Run and hide! The mullet is rearing its ugly head again
As if there wasn’t enough ugliness to deal with in 2021, celebrities have started sporting the mullet again. It’s that ghastly unflattering hairstyle — long, shaggy layers in the back, cropped on the sides and front — that everyone hoped would die with ’80s rockers or at least with the ’90s country music singers pretending to be rockers.
The style keeps raising its ugly head every now and then, mostly on celebrities who’ve run through other, safer avenues for shock value. David Bowie made the mullet famous. Rod Stewart wore one, as did Chuck Norris, Paul McCartney, Mithun Chakraborty, Sanjay Dutt, Akshay Kumar, David Beckham and Billy Ray Cyrus.
But sometimes, the trend trickles down to the local salon, and you end up squirming in your chair when the stylist asks if you want the look of the moment. “I really hoped we wouldn’t see it again,” laments Bina Punjani, the hairstylist who runs a chain of eponymous salons and a hairdressing academy in Goa. And yet here it is.
This season, the mullet has been spotted on women and men. Miley Cyrus, copying her father’s once-abysmal style, set the ball rolling. Billie Eilish got one, reportedly to recover from a bad hair-colour job. Over the past four months, it’s popped up on the heads of Zac Efron, Maisie Williams, Rihanna, drag queen Crystal Methyd and South Korean singer Yeonjun. Netflix’s Tiger King aka Joe Exotic was an early mullet adopter, showing his off when the show streamed in March.
Fashion magazines are resignedly proclaiming it the season’s top style — with faded sides or brushed-up top as a contemporary touch.
To be fair, lots of communities have embraced the mullet. Around the time the Berlin Wall fell, in the late 1980s, Europe was revelling in the style. It was popular among young lesbian women coming out in the ’90s and 2000s. Televised modelling contests (we’re looking at you, Tyra Banks) often added a “mullet challenge” to see how well contestants could carry off the androgynous look..
Why is it back now? “It’s probably an ironic nod to lockdown-era grooming,” says Punjani. The style requires no maintenance. It’s just wash and wear. “This not a timeless classic, like the bob, that keeps returning because its simplicity keeps finding relevance in a new generation. The mullet is not a reflection of a changing world. It’s not a trend. It’s not even a flattering way to balance out features and celebrate androgyny,” says Punjani. Perhaps it’s a reflection of a world upended, represented in a style that’s also askew.

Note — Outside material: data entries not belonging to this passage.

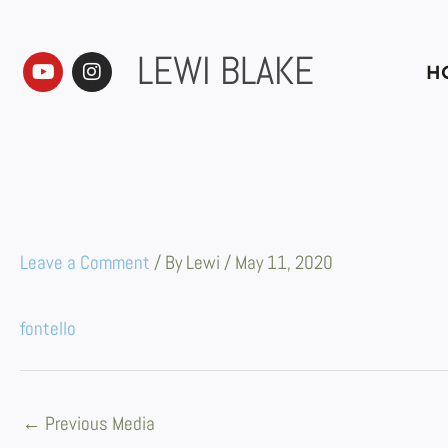
Skip
to
content
LEWI BLAKE
Y
I
H
o
n
u
s
t
t
u
a
b
g
e
r
a
m
Leave a Comment
/ By
Lewi
/
May 11, 2020
fontello
←
Previous Media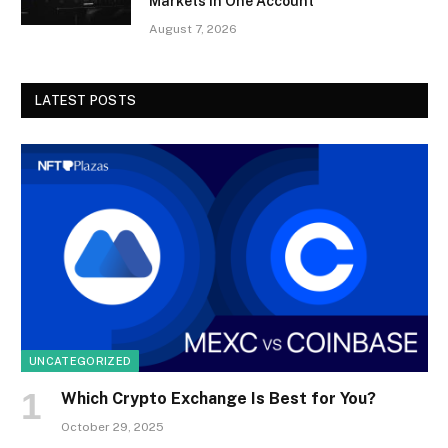
Markets in One Account
August 7, 2026
LATEST POSTS
UNCATEGORIZED
Which Crypto Exchange Is Best for You?
October 29, 2025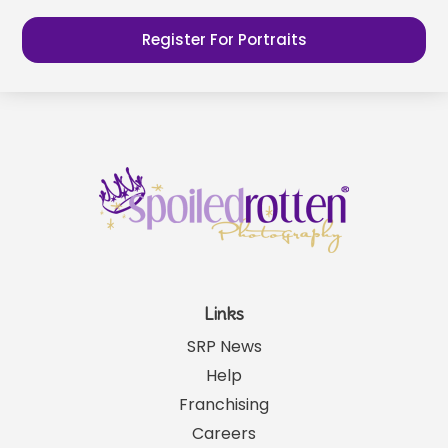
Register For Portraits
Links
SRP News
Help
Franchising
Careers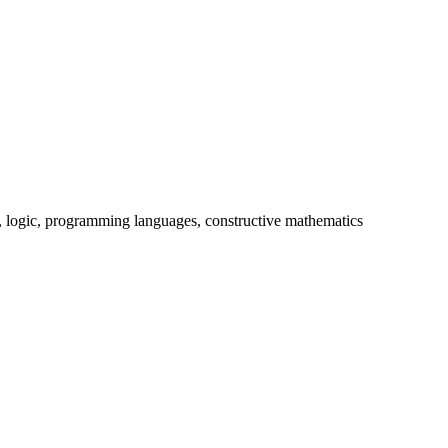
y, logic, programming languages, constructive mathematics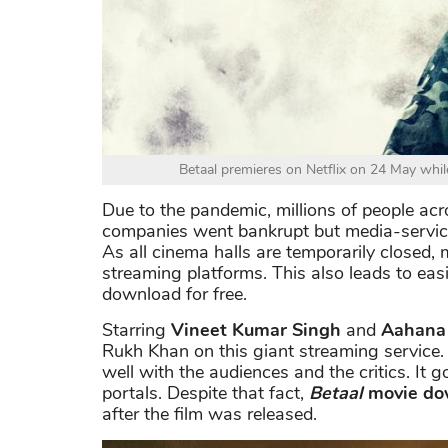
Betaal premieres on Netflix on 24 May while
Due to the pandemic, millions of people acr
companies went bankrupt but media-services 
As all cinema halls are temporarily closed,
streaming platforms. This also leads to eas
download for free.
Starring
Vineet Kumar Singh
and
Aahana
Rukh Khan on this giant streaming service
well with the audiences and the critics. It 
portals. Despite that fact,
Betaal
movie do
after the film was released.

As it turns up on famous heads, no matter if their hair is straight, curly or in-between, Punjani says that’s as far as the look ought to go. “It’s performance-driven,” she adds. “Celebrities have stylists and whole wardrobes to accompany it.” In real life, without tattoos, pink streaks, feathered layers and gig costumes, a mullet will look uncomfortably out of place.

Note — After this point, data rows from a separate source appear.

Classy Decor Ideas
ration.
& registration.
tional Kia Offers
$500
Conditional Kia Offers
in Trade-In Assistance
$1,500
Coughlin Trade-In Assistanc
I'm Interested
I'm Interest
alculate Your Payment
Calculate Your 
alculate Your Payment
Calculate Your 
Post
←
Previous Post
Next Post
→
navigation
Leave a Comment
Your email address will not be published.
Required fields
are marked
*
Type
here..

If you’ve had a weak moment and fallen prey to it, consider lopping the long bits off to create a bob. If you’re devoted to your hair length, try tying, braiding or pinning up the back so there are no straggled ends.
If you’re looking to sport one, remember that the short bits take a long time to grow back. And the in-between phases, with errant cowlicks, bangs and a bottom-heavy shape, aren’t pretty either. If you got it, regret it and nothing else is working, reach for this year’s other big trend — the face mask — and just hope no one can tell it’s you.